L’Osservatorio, inoltre, identifica anche cinque distretti “anti-crisi”, nei quali l’investimento forte in qualità, logistica, insieme all’adozione di nuovi sistemi di business intelligence, nuove competenze e forme originali di innovazione, malgrado la crisi, hanno prodotto risultati economici molto interessanti. Si tratta dei distretti Aerospaziale Pugliese, Veneto della Giostra, Fiorentino della Pelletteria, Lombardy Energy Cluster, Polo della Meccatronica Piemontese. All’origine del loro successo c’è, in primo luogo, la forte propensione all’export e la capacità di dialogare con i mercati globali, controllando reti distributive proprie o almeno partecipate. Il successo è garantito da prodotti che uniscono estetica, artigianalità, innovazione e funzionalità. I distretti analizzati sono vincenti grazie a produzioni fatte su misura per i clienti, dalla progettazione alla realizzazione fino all’assistenza post vendita. Alla forte vocazione internazionale fa da contraltare, tradizionalmente, il radicamento a livello locale. Uno dei punti di forza dei distretti analizzati è la presenza sul territorio di elevate competenze lungo tutta la catena del valore: alle aziende produttrici si affiancano piccoli e piccolissimi laboratori artigianali iper-specializzati e integrati fra di loro, che formano un sistema fondato sulla complementarità; in altri casi, le imprese più dinamiche si sono riorganizzate in strutture più snelle mantenendo al proprio interno le fasi a maggior valore aggiunto e affidando all’esterno, nella maggior parte dei casi sempre in aree limitrofe, le fasi di trasformazione del prodotto. Altro punto di forza è rappresentato dall’investimento in formazione, che diventa fondamentale per garantire il ricambio generazionale e il passaggio di quel patrimonio di conoscenze dai vecchi artigiani ai più giovani che intraprendono la stessa attività. Infine, sul fronte dell’innovazione, in alcuni di questi distretti si assiste ad una collaborazione più intensa fra aziende e centri di ricerca per favorire il trasferimento tecnologico.

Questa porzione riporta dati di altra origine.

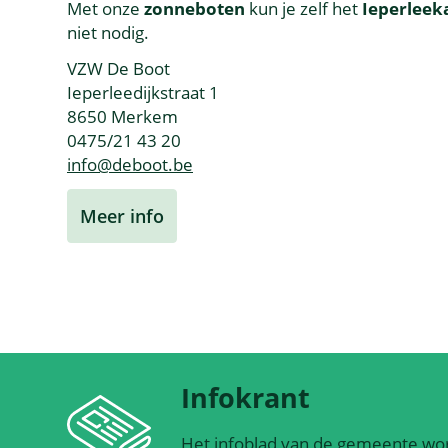
Met onze
zonneboten
kun je zelf het
Ieperleek
niet nodig.
VZW De Boot
Ieperleedijkstraat 1
8650 Merkem
0475/21 43 20
info@deboot.be
Meer info
Infokrant
Het infoblad van de gemeente wor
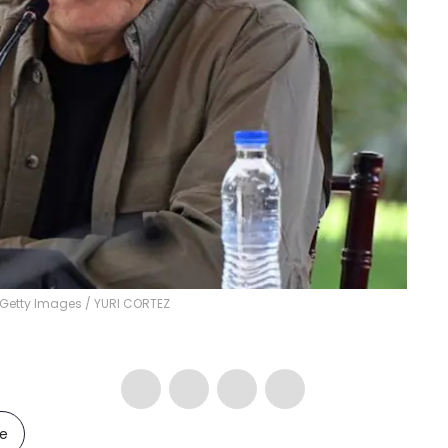
ia Getty Images / YURI CORTEZ
le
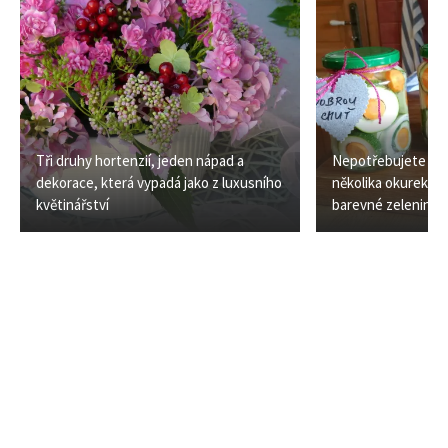
Tři druhy hortenzií, jeden nápad a
Nepotřebujete boh
dekorace, která vypadá jako z luxusního
několika okurek a 
květinářství
barevné zeleninové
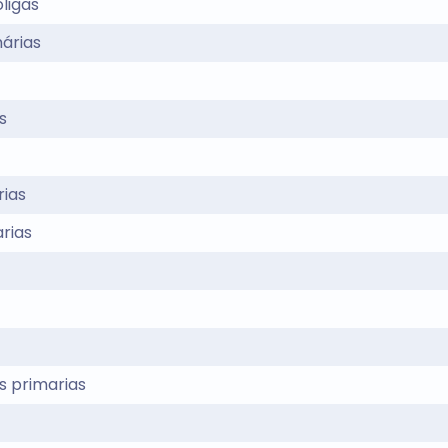
ligas
árias
s
ias
rias
s primarias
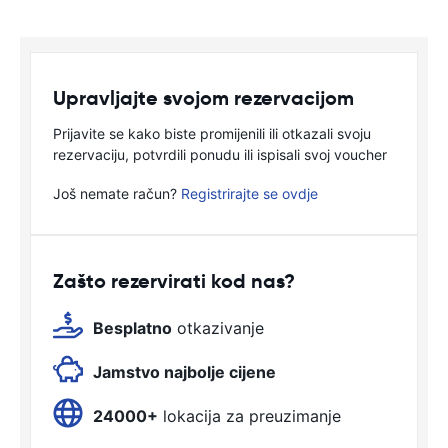
Upravljajte svojom rezervacijom
Prijavite se kako biste promijenili ili otkazali svoju
rezervaciju, potvrdili ponudu ili ispisali svoj voucher
Još nemate račun?
Registrirajte se ovdje
Zašto rezervirati kod nas?
Besplatno
otkazivanje
Jamstvo najbolje cijene
24000+
lokacija za preuzimanje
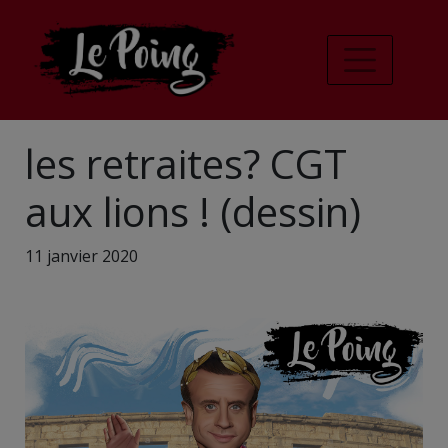
les retraites? CGT
aux lions ! (dessin)
11 janvier 2020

Non è un caso che questi distretti virtuosi, soprattutto quelli ad alta tecnologia, adottino comportamenti strategici in parte simili a quelli riscontrati nei “distretti urbani”. Le agglomerazioni industriali localizzate nelle grandi città, che nel periodo della crisi (2007-2011) hanno ottenuto migliori performance in termini di fatturato, esportazioni e valore aggiunto, godono del vantaggio peculiare di disporre di un’elevata dimensione e densità della popolazione, che si associa alla presenza di un maggior numero di centri di ricerca e sedi universitarie, nonché di imprese di altri settori che offrono servizi diversificati ad alta innovazione. Il principale effetto di questa economia di agglomerazione urbana è quello di disporre di capitale umano ad elevata istruzione e alti livelli di competenze tecniche e manageriali (rafforzate da adeguati corsi di formazione), utilizzato, in particolare, nelle funzioni a monte (progettazione, ricerca e sviluppo, ecc.) ma anche in quelle a valle (marketing, creazione di marchi, ecc.) del processo produttivo, che stanno consolidando il loro ruolo strategico in questa fase della competizione globale.